Variational learning of quantum ground states on spiking neuromorphic hardware

TL;DR

This paper demonstrates that neuromorphic hardware can effectively represent quantum ground states through variational energy minimization, offering a promising approach to overcome computational challenges in quantum many-body problems.

Contribution

It introduces a novel training algorithm for neuromorphic chips to model quantum ground states, showing successful application to the transverse field Ising model for small systems.

Findings

Neuromorphic hardware can represent quantum ground states effectively.

Performance depends on sample quality and hardware parameter stability.

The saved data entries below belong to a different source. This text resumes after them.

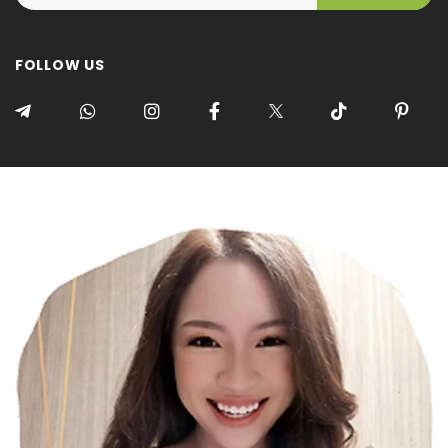
FOLLOW US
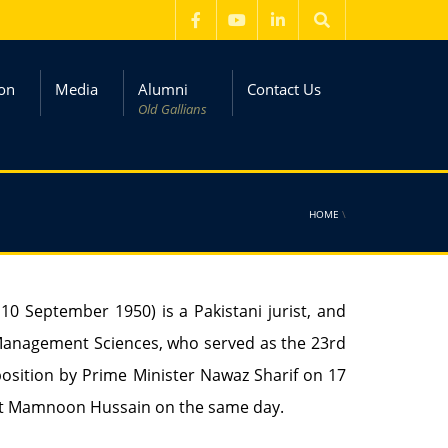
on
Media
Alumni
Contact Us
Old Gallians
HOME
\
n 10 September 1950) is a Pakistani jurist, and
 Management Sciences, who served as the 23rd
position by Prime Minister Nawaz Sharif on 17
ent Mamnoon Hussain on the same day.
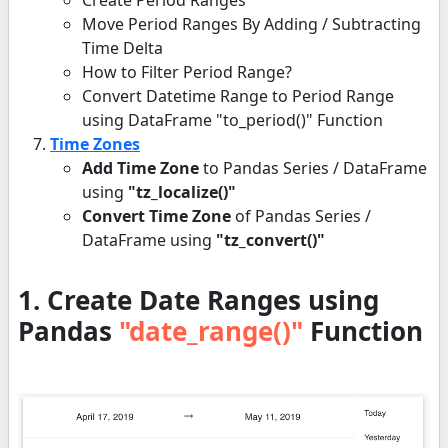
Create Period Ranges
Move Period Ranges By Adding / Subtracting
Time Delta
How to Filter Period Range?
Convert Datetime Range to Period Range
using DataFrame "to_period()" Function
Time Zones
Add Time Zone
to Pandas Series / DataFrame
using
"tz_localize()"
Convert Time Zone
of Pandas Series /
DataFrame using
"tz_convert()"
1. Create Date Ranges using
Pandas
"date_range()"
Function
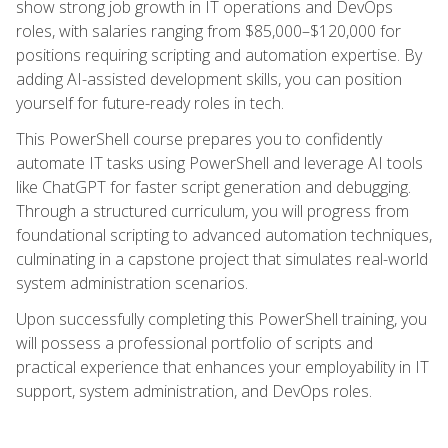
show strong job growth in IT operations and DevOps
roles, with salaries ranging from $85,000–$120,000 for
positions requiring scripting and automation expertise. By
adding AI-assisted development skills, you can position
yourself for future-ready roles in tech.
This PowerShell course prepares you to confidently
automate IT tasks using PowerShell and leverage AI tools
like ChatGPT for faster script generation and debugging.
Through a structured curriculum, you will progress from
foundational scripting to advanced automation techniques,
culminating in a capstone project that simulates real-world
system administration scenarios.
Upon successfully completing this PowerShell training, you
will possess a professional portfolio of scripts and
practical experience that enhances your employability in IT
support, system administration, and DevOps roles.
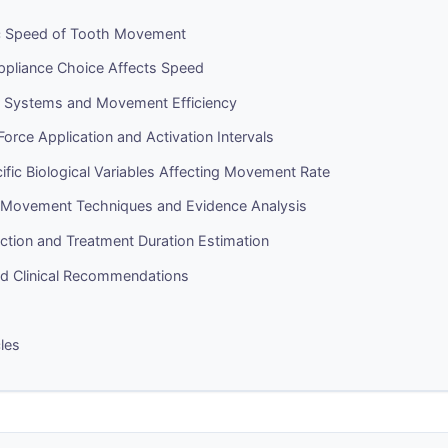
ic Speed of Tooth Movement
pliance Choice Affects Speed
er Systems and Movement Efficiency
 Force Application and Activation Intervals
ific Biological Variables Affecting Movement Rate
 Movement Techniques and Evidence Analysis
diction and Treatment Duration Estimation
 Clinical Recommendations
cles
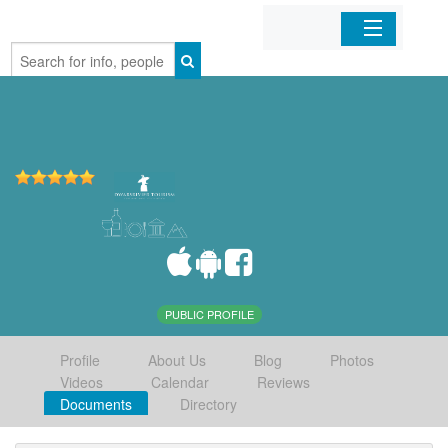
Home
Organizations
Businesses
Mobile Apps
Sign In
PUBLIC PROFILE
Profile
About Us
Blog
Photos
Videos
Calendar
Reviews
Documents
Directory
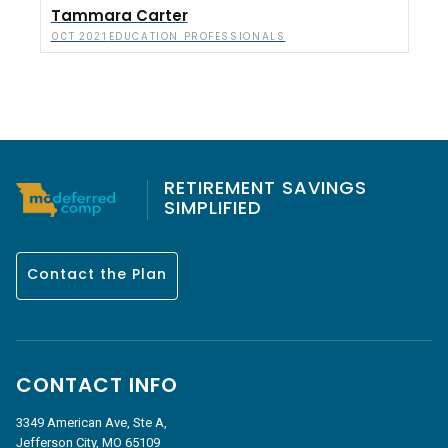
Tammara Carter
EDUCATION PROFESSIONALS
OCT 2021
RETIREMENT SAVINGS
SIMPLIFIED
Contact the Plan
CONTACT INFO
3349 American Ave, Ste A,
Jefferson City, MO 65109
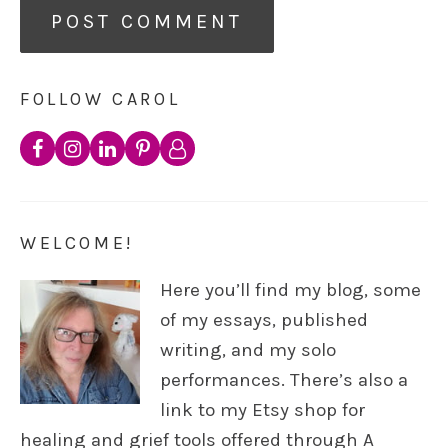
FOLLOW CAROL
WELCOME!
Here you’ll find my blog, some
of my essays, published
writing, and my solo
performances. There’s also a
link to my Etsy shop for
healing and grief tools offered through A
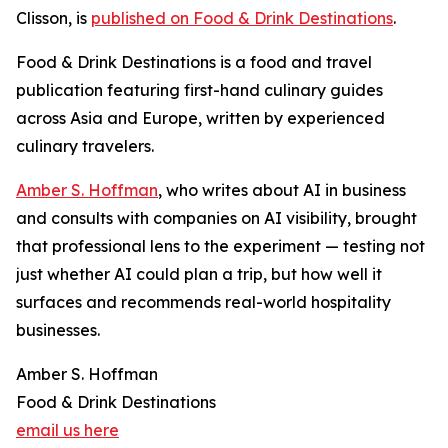
Clisson, is
published on Food & Drink Destinations
.
Food & Drink Destinations is a food and travel
publication featuring first-hand culinary guides
across Asia and Europe, written by experienced
culinary travelers.
Amber S. Hoffman
, who writes about AI in business
and consults with companies on AI visibility, brought
that professional lens to the experiment — testing not
just whether AI could plan a trip, but how well it
surfaces and recommends real-world hospitality
businesses.
Amber S. Hoffman
Food & Drink Destinations
email us here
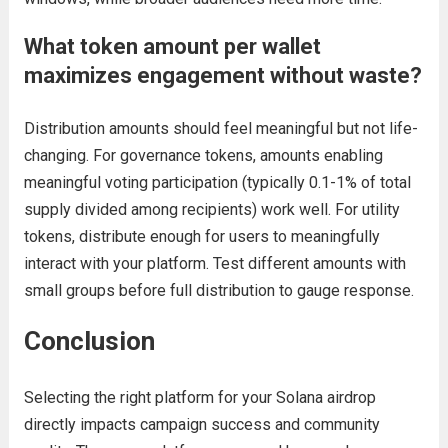
What token amount per wallet
maximizes engagement without waste?
Distribution amounts should feel meaningful but not life-
changing. For governance tokens, amounts enabling
meaningful voting participation (typically 0.1-1% of total
supply divided among recipients) work well. For utility
tokens, distribute enough for users to meaningfully
interact with your platform. Test different amounts with
small groups before full distribution to gauge response.
Conclusion
Selecting the right platform for your Solana airdrop
directly impacts campaign success and community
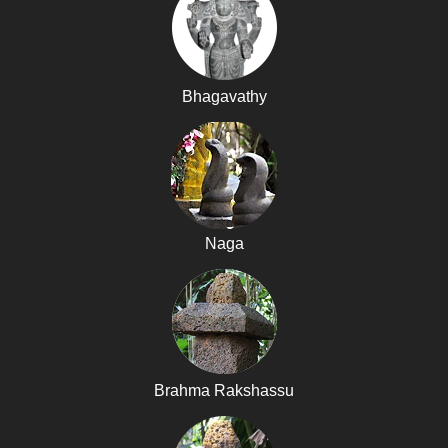
Bhagavathy
Naga
Brahma Rakshassu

Scalability is limited by temporal variations in the neuromorphic chip.

Abstract

Recent research has demonstrated the usefulness of neural networks as variational ansatz functions for quantum many-body states. However, high-dimensional sampling spaces and transient autocorrelations confront these approaches with a challenging computational bottleneck. Compared to conventional neural networks, physical-model devices offer a fast, efficient and inherently parallel substrate capable of related forms of Markov chain Monte Carlo sampling. Here, we demonstrate the ability of a neuromorphic chip to represent the ground states of quantum spin models by variational energy minimization. We develop a training algorithm and apply it to the transverse field Ising model, showing good performance at moderate system sizes ($N\leq 10$). A systematic hyperparameter study shows that scalability to larger system sizes mainly depends on sample quality, which is limited by temporal parameter variations on the analog neuromorphic chip. Our work thus provides an important step towards harnessing the capabilities of neuromorphic hardware for tackling the curse of dimensionality in quantum many-body problems.